It is not difficult to see why a lot of people are offended by an article written by an aide for U.S. Sen. Phil Gramm for Proceedings, a magazine for career Navy personnel.
The fictional tale is a satire of Navy life in the not-too-distant future in which the author mocks the concepts of women and ethnic diversity in the military and foreshadows a warm-and-fuzzy Navy more concerned with rain forest preservation than defense.
The story features war ships equipped with day-care nurseries and a sailor who wins a lawsuit claiming his commander (who serves aboard the U.S. Rep. Patricia Schroeder) was insensitive to his "IndoUgric" heritage. The piece clearly is a wistful plea for less complicated days of yore, when the Navy was for men and no one worried about whether minorities were adequately represented or treated fairly.
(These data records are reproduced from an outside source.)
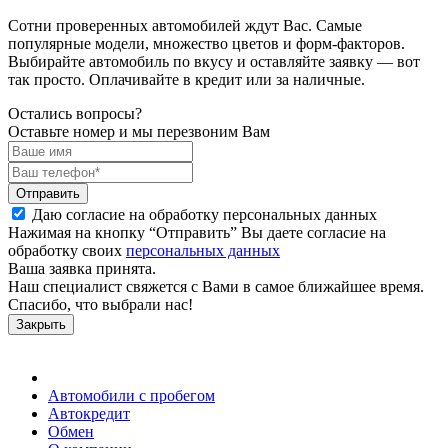
Сотни проверенных автомобилей ждут Вас. Самые
популярные модели, множество цветов и форм-факторов.
Выбирайте автомобиль по вкусу и оставляйте заявку — вот
так просто. Оплачивайте в кредит или за наличные.
Остались вопросы?
Оставьте номер и мы перезвоним Вам
Отправить
Даю согласие на обработку персональных данных
Нажимая на кнопку “Отправить” Вы даете согласие на
обработку своих
персональных данных
Ваша заявка принята.
Наш специалист свяжется с Вами в самое ближайшее время.
Спасибо, что выбрали нас!
Закрыть
Автомобили с пробегом
Автокредит
Обмен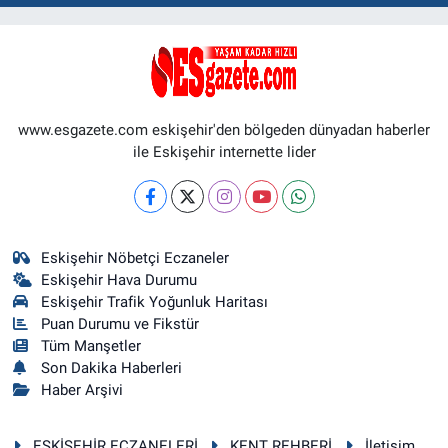
www.esgazete.com eskişehir'den bölgeden dünyadan haberler
ile Eskişehir internette lider
Eskişehir Nöbetçi Eczaneler
Eskişehir Hava Durumu
Eskişehir Trafik Yoğunluk Haritası
Puan Durumu ve Fikstür
Tüm Manşetler
Son Dakika Haberleri
Haber Arşivi
ESKİŞEHİR ECZANELERİ
KENT REHBERİ
İletişim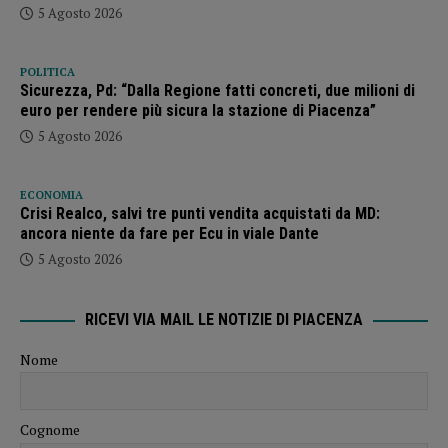
5 Agosto 2026
POLITICA
Sicurezza, Pd: “Dalla Regione fatti concreti, due milioni di
euro per rendere più sicura la stazione di Piacenza”
5 Agosto 2026
ECONOMIA
Crisi Realco, salvi tre punti vendita acquistati da MD:
ancora niente da fare per Ecu in viale Dante
5 Agosto 2026
RICEVI VIA MAIL LE NOTIZIE DI PIACENZA
Nome
Cognome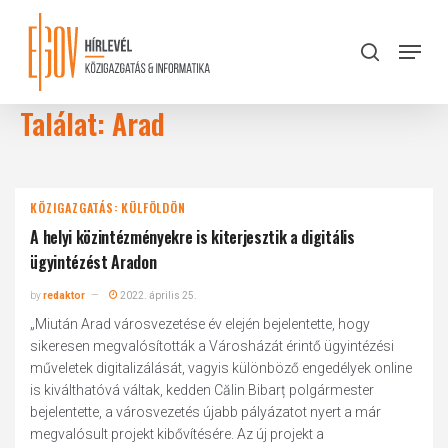
Skip
to
Menu
search
main
Close
content
Menu
Találat: Arad
KÖZIGAZGATÁS: KÜLFÖLDÖN
A helyi közintézményekre is kiterjesztik a digitális
ügyintézést Aradon
by
redaktor
2022. április 25.
„Miután Arad városvezetése év elején bejelentette, hogy
sikeresen megvalósították a Városházát érintő ügyintézési
műveletek digitalizálását, vagyis különböző engedélyek online
is kiválthatóvá váltak, kedden Călin Bibarț polgármester
bejelentette, a városvezetés újabb pályázatot nyert a már
megvalósult projekt kibővítésére. Az új projekt a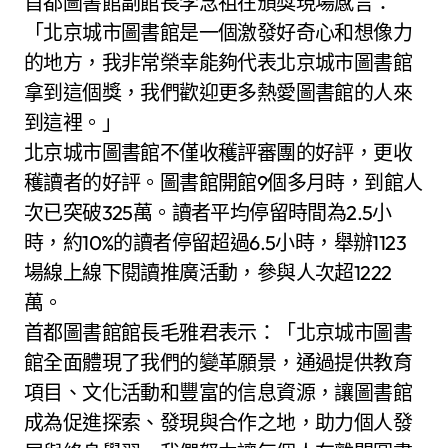
首都圖書館副館長李念祖在頒獎現場感言：
「北京城市圖書館是一個激發好奇心和想像力
的地方，我非常榮幸能夠代表北京城市圖書館
拿到這個獎，我們歡迎更多熱愛圖書館的人來
到這裡。」
北京城市圖書館不僅收穫評審團的好評，更收
穫讀者的好評。圖書館開館9個多月時，到館人
次已突破325萬。讀者平均停留時間為2.5小
時，約10%的讀者停留超過6.5小時，舉辦1123
場線上線下閱讀推廣活動，參與人次超1222
萬。
首都圖書館館長毛雅君表示：「北京城市圖書
館全面體現了我們的變革願景，通過提供教育
項目、文化活動和豐富的信息資源，讓圖書館
成為促進探索、發現與合作之地，助力個人發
Those of us who have seen women triumph over the rigors of Naval Academy training and who believe diversity strengthens any organization are bound to disagree with this article's message -- namely, that diversifying the Navy will destroy it.
Nonetheless, there's no reason why Proceedings should not have carried the piece. The magazine is not the voice of the U.S. Navy; it is published by the U.S. Naval Institute in Annapolis, a private organization. And though top Navy leaders sit on its Board of Control, the views of contributing writers do not necessarily reflect those of the Navy any more than the views of the various columnists on The Sun's Opinion-Commentary page reflect those of the newspaper.
Whether women belong on combat vessels and to what extent the Navy should seek out minority recruits remain controversial issues for people affiliated with the Navy. Those who feel the sentiments expressed in the article are antiquated and bigoted would prefer that Proceedings not dignify the opposing view by publishing it.
But many Navy personnel sincerely fear that abandoning the old ways means a less effective fighting force. These people are part of Proceedings' audience. It makes sense that the magazine would continue to debate and explore a variety of perspectives on these sensitive matters.
Yes, the satire reflects a "reactionary, fear-of-the-future attitude," as an aide for Congresswoman Schroeder put it. But the author has a right to his opinion, and he chose an appropriate vehicle for expressing it.